Since last summer, when Gov. Robert McDonnell signed into law a number of bills supporting solar energy development in Virginia, some exciting things have been happening on the solar energy front in the state. Late last year, Dominion Virginia Power announced its intention to launch a community solar initiative. And, this year, Washington and Lee University in Lexington commissioned the state’s largest photovoltaic (PV) system.
The 444-kilowatt Washington and Lee system consists of two arrays—one rooftop array of 1,016 SunPower modules on the roof of the Law School, and a custom-designed steel canopy featuring 540 Sanyo modules over the university’s parking deck. The PV systems will help the university achieve its goal of reducing its greenhouse gas emissions by 20 percent over the next five years, and reduce its electricity bill by about 3 percent.
Leveraging tax-based incentives for renewable energy projects can requires some creating financing tools when it comes to developing projects for tax-exempt entities like universities. This project was made possible by a collaboration between Washington and Lee, Staunton-based solar energy developer Secure Futures, and two contractors: Morrisville, N.C.-based Southern Energy Management and Maryland-based Standard Solar. The university is leasing the system from Secure Futures under a 20-year leasing agreement with its subsidiary, Lexington Solar.
According to Steve McAllister, vice president for finance and treasurer at Washington and Lee, this arrangement enabled the project to leverage federal and state tax incentives, and reduced the up-front cost of the system. The project also benefited from the city of Lexington’s 20-year tax exemption for solar energy equipment, and a grant awarded by the Virginia Department of Mines, Minerals and Energy, using funds from the 2009 merican Recovery and Reinvestment Act.
“Not only does this project make environmental sense, but the federal and state incentives that Secure Futures was able to obtain also made it an economically viable project for the university,” McAllister said.

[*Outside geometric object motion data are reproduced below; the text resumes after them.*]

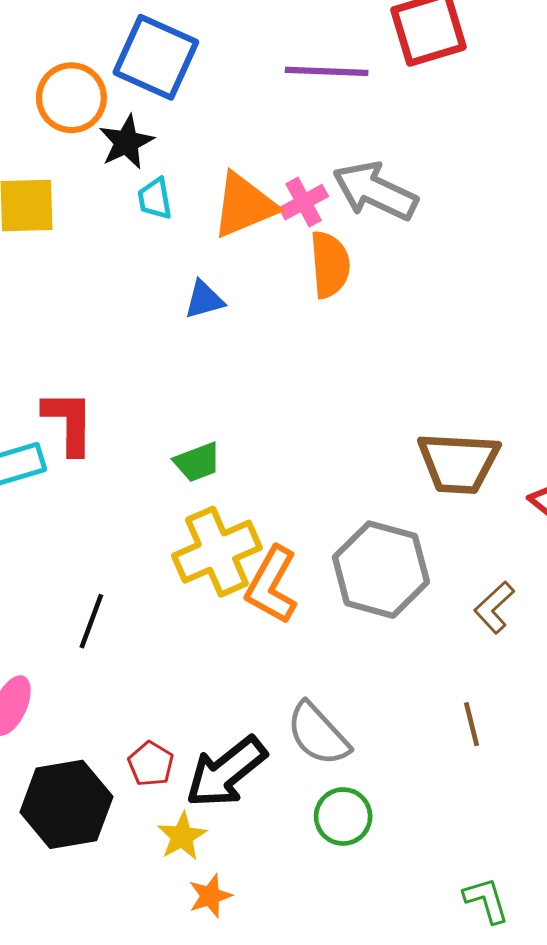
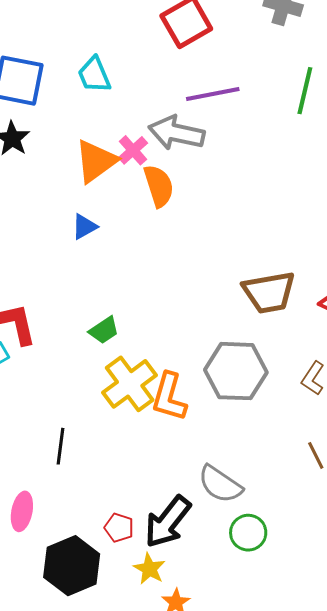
purple line: (327, 71) -> (213, 94), moved
cyan trapezoid: (155, 199) -> (94, 75), moved, size x1.4

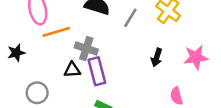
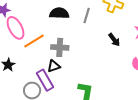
black arrow: (157, 57) -> (114, 40), turned -40
purple rectangle: (97, 71) -> (45, 80), moved

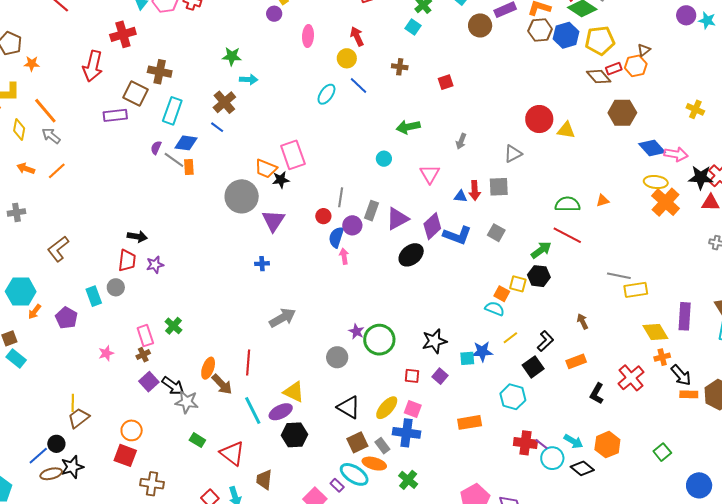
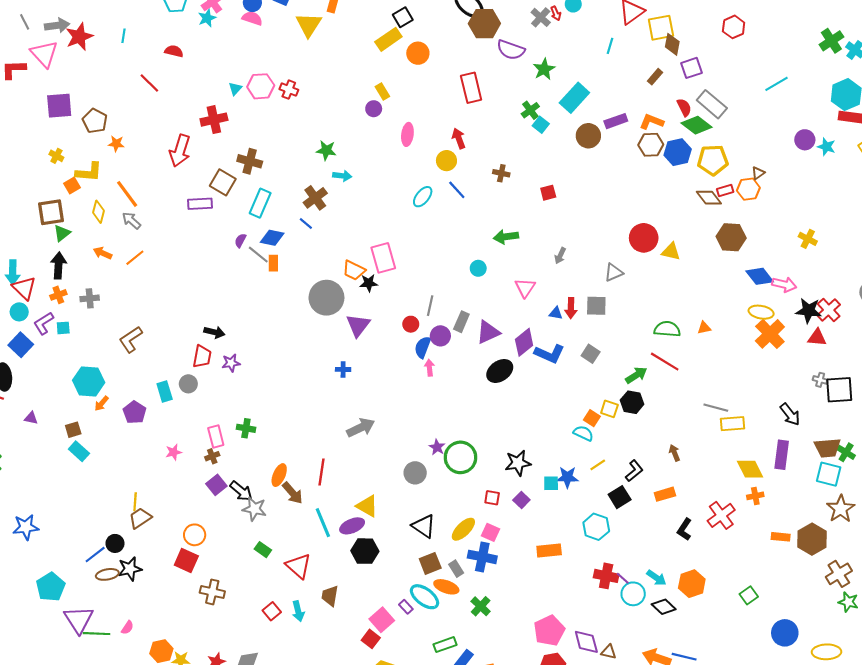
cyan square: (413, 27) -> (541, 125), moved
green cross: (173, 326) -> (246, 428), turned -36
black arrow: (681, 375) -> (790, 414), moved

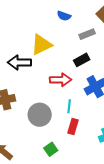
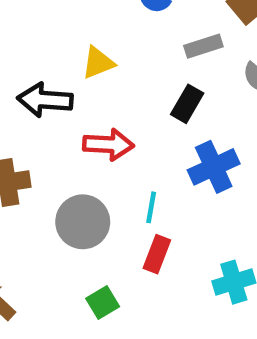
yellow triangle: (41, 45) -> (98, 63), size x0.7
black rectangle: (82, 60) -> (187, 104), turned -35
red arrow: (61, 80) -> (108, 145), moved

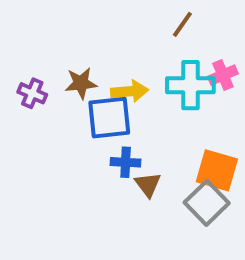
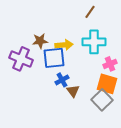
pink cross: (223, 75) -> (110, 64), moved
purple cross: (32, 93) -> (21, 59), moved, size x1.6
blue cross: (126, 162) -> (62, 80), turned -32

Data from the system can be accessed in real time through a Web-based dashboard, which displays graphs showing the power production, ambient and cell temperatures, and the environmental benefits of both arrays.
“The dashboard is another important component of the project,” said Beebe. “Having this as part of our overall energy dashboard will allow anyone from on or off campus to see how much energy is being produced and consumed. It will not only help technicians and be a boon for anyone doing research on these projects, but it’s also another important way of showing our commitment to sustainability.”